11 September 2009

This week I learned...

It's prehistory week at the jorendorff household. This week I learned:

  • The fossilized skeletons of a 14-foot Xiphactinus (a mean-looking Late Cretaceous fish) and its last meal, a merely 6-foot bony fish which it swallowed whole, are on display at the Sternberg Museum of Natural History in Hays, Kansas.

  • Woolly mammoths had a three-inch-thick layer of fat underneath thick skin, fur, and long shaggy hair. (Yet their environment was such that occasionally one would be flash-frozen, without spoiling the meat, to be eaten by modern dogs ten thousand years later.)

Last week:

  • The original Nintendo GameBoy had an 8-bit processor with a HALT instruction which games were supposed to use to wait for interrupts. At least one game would sometimes busy-wait instead (yuck!).
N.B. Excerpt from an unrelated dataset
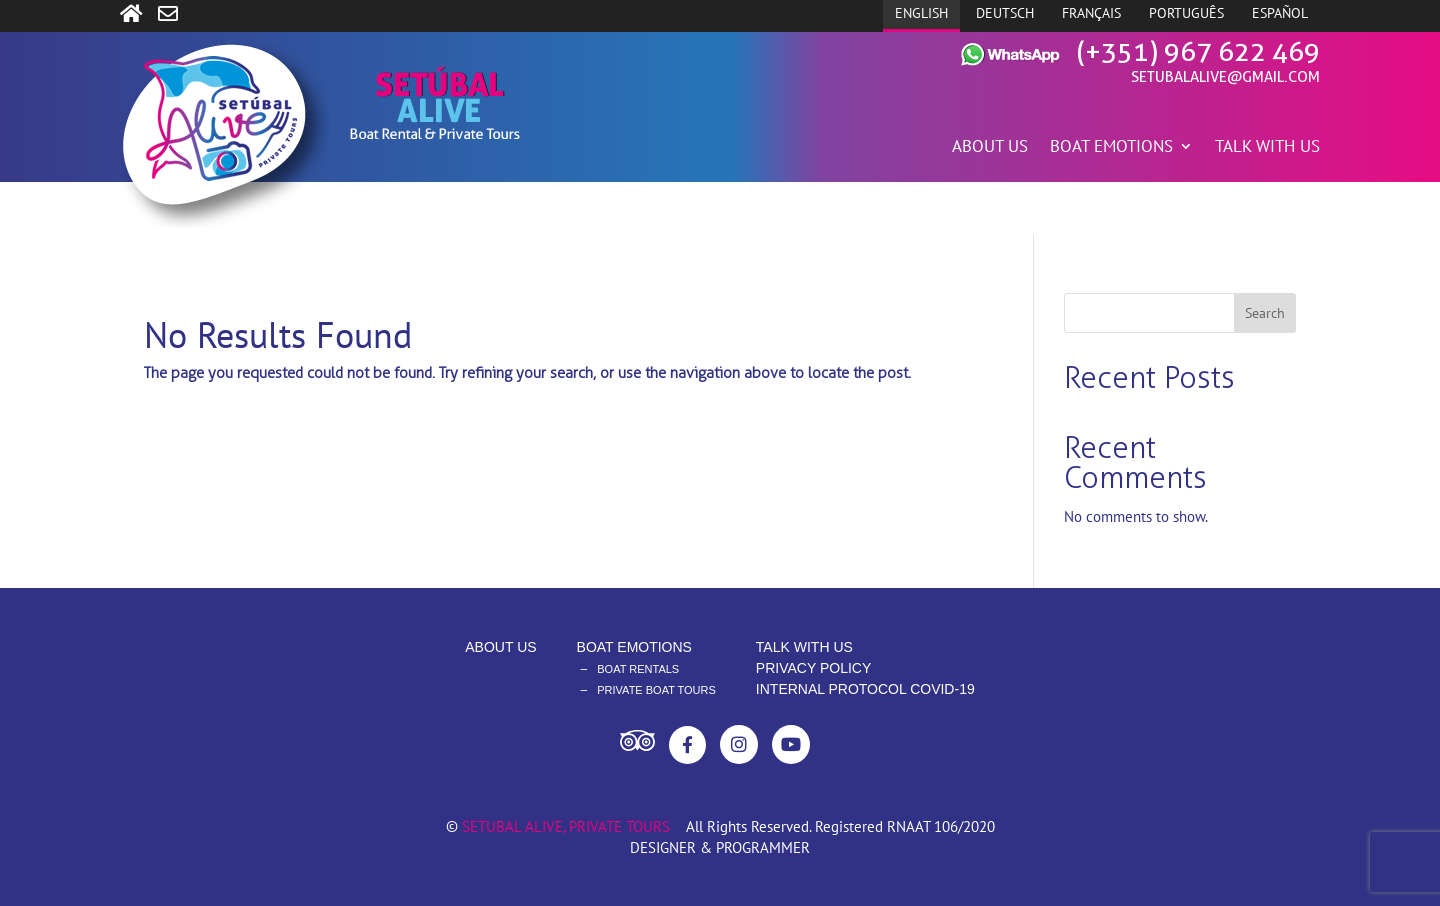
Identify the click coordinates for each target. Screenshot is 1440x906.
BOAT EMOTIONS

  • There's a tool, dwarfdump, that dumps DWARF debug info from an executable or object file.

  • On Mac there's a lazy debug-info-linking scheme that causes dwarfdump not to see any DWARF in compiled executables. The Mac tools that come with Xcode are aware of this magic, but dwarfdump isn't.

Earlier still:

  • The Spiral of Theodorus shows that the square roots of integers can be constructed with straight edge and compass.

  • According to Tim Sweeney, quoted in this DDJ article:

    Any loop written in a traditional programming language can be vectorized, to execute 16 iterations of the loop in parallel on Larrabee vector units, provided the loop body meets the following criteria:

    • Its call graph is statically known.
    • There are no data dependencies between iterations.

    So compilers will be able to do a lot more vectorization.


Ted Mielczarek said...

I guess that's why my old gameboy got such great battery life. 4 AA batteries would last forever.

Benjamin Smedberg said...

I didn't know about the Spiral of Theodorus. I'm excited!